Donald Trump — who has fretted privately that Republicans are “getting killed” electorally on abortion — is now running ads touting his pro-life record in Iowa, the first state to vote in the GOP primary.
In the ads, paid for by Trump’s campaign and first reported by Kyle Tharp in his newsletter FWIW, Trump declares himself “THE MOST Pro-Life President in history.” He details his anti-abortion victories, including nominating a conservative troika of Supreme Court justices who were “instrumental” in the court’s decision to overturn Roe v. Wade; preventing “U.S. taxpayer dollars from funding abortion overseas,” a reference to his aggressive expansion of the “global gag rule”; and being the first president in history to attend the March for Life.
The ads feature a triumphant video, in which a voiceover intones: “For over 50 years, Republicans have promised to protect the sanctity of life. And while we waited innocent unborn children fell victim. One Republican president didn’t just make promises — he delivered. Living up to his promise, Roe vs. Wade was overturned. Thousands of unborn children say ‘Thank you.’” President Trump is fighting every day for the culture of life, and for those who can’t fight for themselves.”
In Iowa, where the former president hopes to land a decisive victory in the primaries, Trump is trying to balance his fears of electoral backlash with the reality that Republican voters have come to expect hardline rhetoric from their candidates. In late September, he encouraged Iowa voters to embrace exceptions on rape and incest in abortion bans, lest they lose their slim majority in the House.
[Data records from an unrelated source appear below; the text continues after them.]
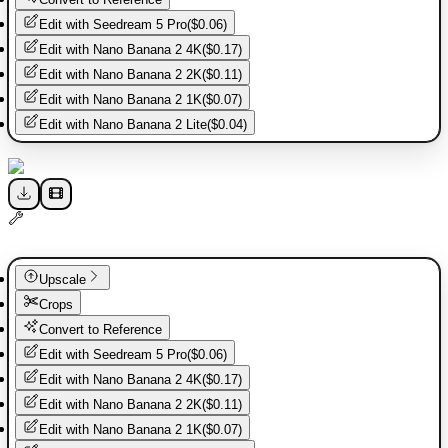
Edit with
Seedream 5 Pro
(
$0.06
)
Edit with
Nano Banana 2 4K
(
$0.17
)
Edit with
Nano Banana 2 2K
(
$0.11
)
Edit with
Nano Banana 2 1K
(
$0.07
)
Edit with
Nano Banana 2 Lite
(
$0.04
)
Upscale
Crops
Convert to Reference
Edit with
Seedream 5 Pro
(
$0.06
)
Edit with
Nano Banana 2 4K
(
$0.17
)
Edit with
Nano Banana 2 2K
(
$0.11
)
Edit with
Nano Banana 2 1K
(
$0.07
)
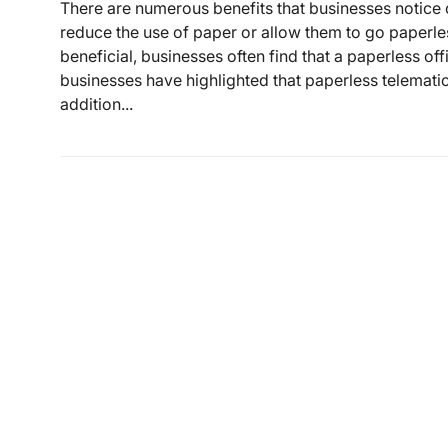
There are numerous benefits that businesses notice o
reduce the use of paper or allow them to go paperles
beneficial, businesses often find that a paperless off
businesses have highlighted that paperless telematics
addition...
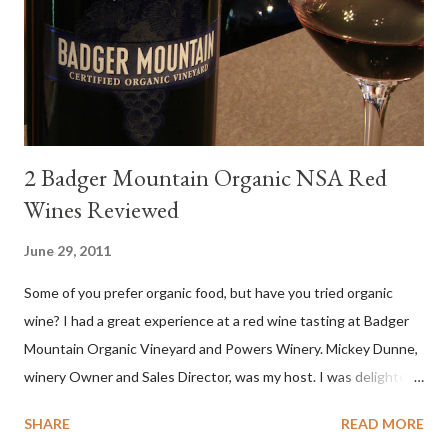
diverse cuisine. Albariño from Galicia delivers for me on many
levels. Bright acidity, refreshing citrus flavors and that
compelling salinity which in...
2 Badger Mountain Organic NSA Red
Wines Reviewed
June 29, 2011
Some of you prefer organic food, but have you tried organic
wine? I had a great experience at a red wine tasting at Badger
Mountain Organic Vineyard and Powers Winery. Mickey Dunne,
winery Owner and Sales Director, was my host. I was delighted
by the Badger Mountain Organic NSA wines. It all made perfect
SHARE
READ MORE
sense. Rejoice because these are top-notch wines, big on flavor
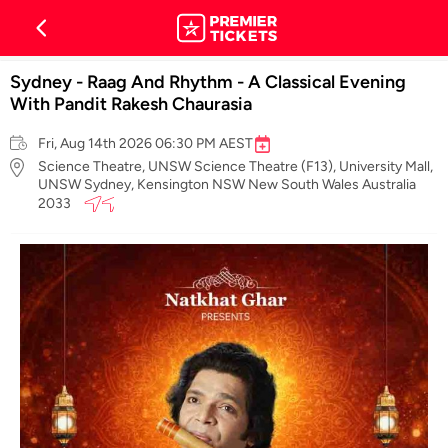
Sydney - Raag And Rhythm - A Classical Evening
With Pandit Rakesh Chaurasia
Fri, Aug 14th 2026 06:30 PM AEST
Science Theatre, UNSW Science Theatre (F13), University Mall,
UNSW Sydney, Kensington NSW New South Wales Australia
2033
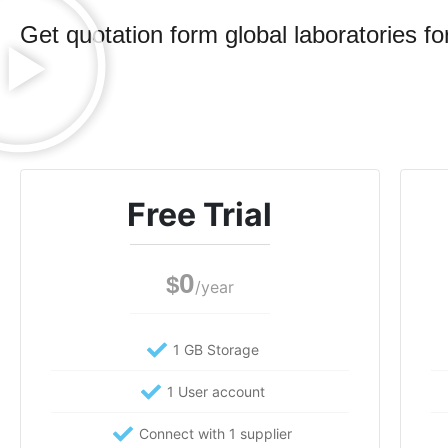
Get quotation form global laboratories for
Free Trial
0
$
/year
1 GB Storage
1 User account
Connect with 1 supplier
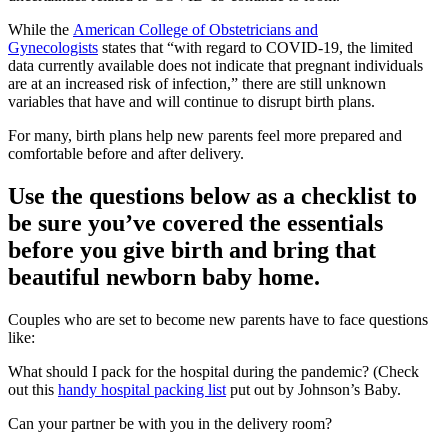
While the
American College of Obstetricians and
Gynecologists
states that “with regard to COVID-19, the limited
data currently available does not indicate that pregnant individuals
are at an increased risk of infection,” there are still unknown
variables that have and will continue to disrupt birth plans.
For many, birth plans help new parents feel more prepared and
comfortable before and after delivery.
Use the questions below as a checklist to
be sure you’ve covered the essentials
before you give birth and bring that
beautiful newborn baby home.
Couples who are set to become new parents have to face questions
like:
What should I pack for the hospital during the pandemic? (Check
out this
handy hospital packing list
put out by Johnson’s Baby.
Can your partner be with you in the delivery room?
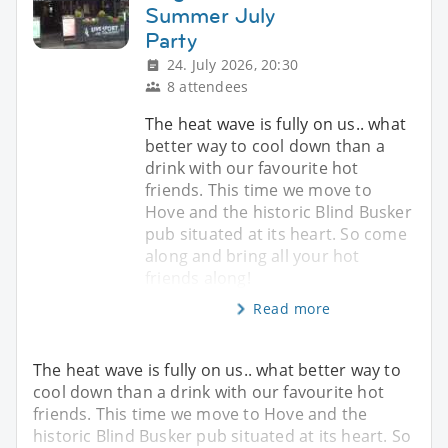
Summer July
Party
24. July 2026, 20:30
8 attendees
The heat wave is fully on us.. what
better way to cool down than a
drink with our favourite hot
friends. This time we move to
Hove and the historic Blind Busker
pub situated at its heart. So come
along and bring all your hot
friends along!
Read more
The heat wave is fully on us.. what better way to
cool down than a drink with our favourite hot
friends. This time we move to Hove and the
historic Blind Busker pub situated at its heart. So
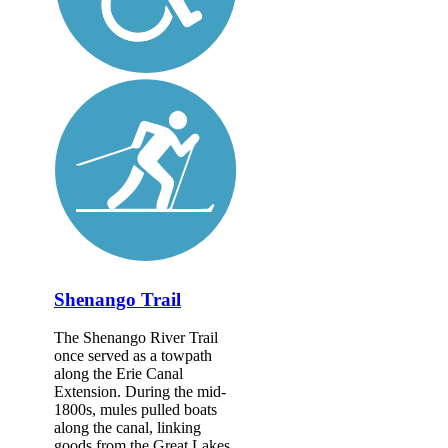
Shenango Trail
The Shenango River Trail
once served as a towpath
along the Erie Canal
Extension. During the mid-
1800s, mules pulled boats
along the canal, linking
goods from the Great Lakes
During a speech in the state earlier this month, he absurdly accused Democrats of supporting the execution of infants who were born after full-term pregnancies. He’s back in Iowa this week, although he didn’t appear to address the issue at length in a pair of speech on Monday.
He’s now claiming he’s “THE MOST Pro-Life President in history,” but since Roe was overturned in the summer of 2022 the former president has privately expressed his anxieties that the Republicans had inadvertently scuttled their electoral prospects. “He keeps shitting all over his greatest accomplishment. When you speak to him, it’s the response of someone fearing the backlash and fearing the politics of what happens when conservatives actually get what they want [on abortion],” one source who’d spoken to Trump told Rolling Stone in June of last year.
Those fears are not unfounded. The 2022 midterms were a disaster for Republicans, with many blaming the party destroying reproductive rights in America a few months earlier. Trump himself blamed the “abortion issue” and Republicans who “firmly insisted on No Exceptions, even in the case of Rape, Incest, or Life of the Mother, that lost large numbers of Voters” for the GOP’s underperformance.
Trump’s anxieties have clearly made their way into some of his recent statements. Last month, the former president laid into Ron DeSantis, his rival in the 2024 GOP primaries, telling NBC’s “Meet the Press”that the Florida governor’s highly restrictive, six-week abortion ban was a “terrible thing.”
“I think what he did is a terrible thing and a terrible mistake,” Trump said, promising to — as president — “sit down with both sides” and come to an agreement that would bring “peace” to the issue. He did not specify to Welker if he would support a 15-week abortion ban.
Several high-profile anti-abortion organizations, including Students for Life, called on Trump to reaffirm his commitment to hardline abortion policies. “It was tremendously discouraging for Pro-Life First Voters and the more than 1,000 volunteers preparing to work with us in the general election to see you disparage protections for preborn infants,” Kristan Hawkins, the president of Students for Life Action, wrote in a letter. “We ask you to clarify your comments to NBC’s ‘Meet the Press’ as soon as possible, to underscore your commitment to leading on LIFE, rather than settling for the kind of lackluster policies desired by the GOP consulting class.”
But Trump remains the frontrunner to land the GOP nomination for president, and there is a clear hesitancy within the anti-abortion movement to fully break with him. “Recently, President Trump has not been helpful in explaining why it’s important to take a strong stand on the human rights issue of our day,” Kristi Hamrick, vice president of media and policy at Students for Life Action, told Rolling Stone this week. “But that can change,” she added.
UPDATE — 8:00 p.m., 10/16: This story has been updated to reflect that though Trump takes credit for the Supreme Court overturning Roe v. Wade in new ads served in Iowa, the ads to do not mention specific bans that resulted from the decision.